The vacuum heat insulating material of Comparative Example 1 has a thermal conductivity of 0.0021 (W / mK), which is the same as that of the vacuum heat insulating material 1 of Embodiment 1, but the core material is an outer envelope. It was not possible to prevent the material from being scratched, and the reliability was inferior to that of the vacuum heat insulating material 1 of the first embodiment.

Comparative Example 2
As Comparative Example 2, using a dry glass having an average fiber diameter of 4 μm whose surface was coated with an organic material layer as a core material, a vacuum heat insulating material was produced in the same manner as in Embodiment 1, and the thermal conductivity was measured. In Comparative Example 2, a 0.1% aqueous solution of PVA (polyvinyl alcohol) was used as the coating agent.
The vacuum heat insulating material of Comparative Example 2 can prevent the core material from scratching the outer packaging material by the coating layer on the surface of the core material, but has a thermal conductivity of 0.0022 (W / mK). It was inferior in the point of thermal conductivity compared with the thing of 1 vacuum heat insulating material 1.

Comparative Example 3
As Comparative Example 3, a dry glass having an average fiber diameter of 4 μm was used as a core material, and a LL-DPE (linear low-density polyethylene) film having a thickness of 30 μm was disposed on both sides of the core material. A material was prepared and the thermal conductivity was measured.
The vacuum heat insulating material of Comparative Example 3 can prevent the core material from scratching the outer packaging material by the LL-DPE film disposed on both sides of the core material, but the thermal conductivity is 0.0022 (W / mK). Yes, it was inferior in terms of thermal conductivity as compared with that of the vacuum heat insulating material 1 of the first embodiment.
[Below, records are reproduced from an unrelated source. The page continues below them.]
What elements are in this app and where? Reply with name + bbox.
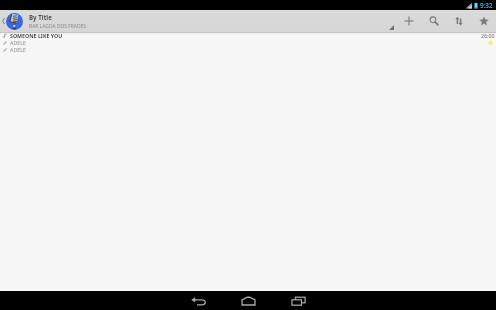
staticText: 26:00	[481, 32, 495, 39]
button[interactable]: SOMEONE LIKE YOU	[0, 32, 496, 39]
other: Navigate up	[0, 10, 6, 32]
button[interactable]: More options	[386, 10, 396, 32]
staticText: BAR LAGOA DOS FRADES	[29, 23, 86, 30]
staticText: By Title	[29, 13, 52, 21]
staticText: 9:32	[480, 1, 493, 10]
staticText: SOMEONE LIKE YOU	[10, 32, 63, 39]
button[interactable]: Favorite	[471, 10, 496, 32]
button[interactable]: Search	[421, 10, 446, 32]
button[interactable]: ADELE	[0, 46, 496, 53]
button[interactable]: Sort	[446, 10, 471, 32]
button[interactable]: Add	[396, 10, 421, 32]
button[interactable]: Home	[236, 291, 261, 310]
button[interactable]: Recents	[286, 291, 311, 310]
staticText: ADELE	[10, 39, 26, 46]
staticText: ADELE	[10, 46, 26, 53]
button[interactable]: Navigate up	[0, 10, 386, 32]
button[interactable]: Back	[186, 291, 211, 310]
button[interactable]: ADELE	[0, 39, 496, 46]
  Based on the above, it has been found that the vacuum heat insulating material 1 of Embodiment 1 is the most excellent in terms of both heat insulating performance and prevention of bag breaking of the outer packaging material 2. This is because the organic fiber non-woven fabric 4 provided around the core material 3 can prevent the core material 3 from scratching the outer packaging material 2, and the organic fiber non-woven fabric 4 can secure voids, thereby conducting heat conduction. This is probably because the rate decline was prevented.

  Moreover, the vacuum heat insulating material 1 of Embodiment 1 uses polyethylene terephthalate, a polystyrene, a polypropylene, a polylactic acid fiber etc. as a material of the organic fiber which comprises the nonwoven fabric 4. FIG. Since these organic fibers originally have a low thermal conductivity, the heat insulating performance can be improved. Furthermore, since polylactic acid is biodegradable, the disassembled and separated fibers can be landfilled after the use of the product.

  Moreover, since the organic fiber which comprises the nonwoven fabric 4 is a continuous fiber, the vacuum heat insulating material 1 of Embodiment 1 is easy to produce the nonwoven fabric 4. FIG.

  In addition, organic fibers have a lower tensile elastic modulus than inorganic fibers and are excellent in flexibility. The vacuum heat insulating material 1 according to the first embodiment has an organic fiber non-woven fabric 4 around an inorganic fiber core material 3, and therefore has good workability when it needs to be bent and used.

Embodiment 2. FIG.
FIG. 3 is a front sectional view schematically showing a heat insulation box (in this embodiment, a refrigerator) according to the second embodiment. In addition, the same code | symbol is attached | subjected to the part same as Embodiment 1, and one part description is abbreviate | omitted.
In FIG. 3, the refrigerator 100 which is a heat insulation box includes an outer box 9, an inner box 10 disposed inside the outer box 9, a vacuum heat insulating material 1 disposed between the outer box 9 and the inner box 10, and A polyurethane foam (heat insulating material) 11 and a refrigeration unit (not shown) for supplying cold heat into the inner box 10 are provided. The outer box 9 and the inner box 10 are each formed with an opening on a common surface, and an opening / closing door (not shown) is installed in the opening, and the internal temperature of the inner box 10 is adjusted by temperature adjusting means. Adjusted.

  In the refrigerator 100 which is the heat insulation box of Embodiment 2, since the outer packaging material 2 of the vacuum heat insulating material 1 includes an aluminum vapor deposition layer, there is a possibility that a heat bridge in which heat flows through the aluminum vapor deposition layer may occur. In order to suppress the influence of this heat bridge, the vacuum heat insulating material 1 is disposed away from the coated steel plate of the outer box 9 using a spacer 8 which is a resin molded product. In addition, the spacer 8 is provided with a hole for not inhibiting the flow so that a void does not remain in the polyurethane foam 11 injected into the heat insulating wall in a later step.

  That is, the refrigerator 100 has a heat insulating wall 12 formed by the vacuum heat insulating material 1, the spacer 8 and the polyurethane foam 11. In addition, the range in which the heat insulation wall 12 is arrange | positioned is not limited, Even if it is the whole range of the clearance gap formed between the outer box 9 including the ceiling wall 13 and the bottom wall 14, and the inner box 10. It may be a part, or may be arranged inside the opening / closing door.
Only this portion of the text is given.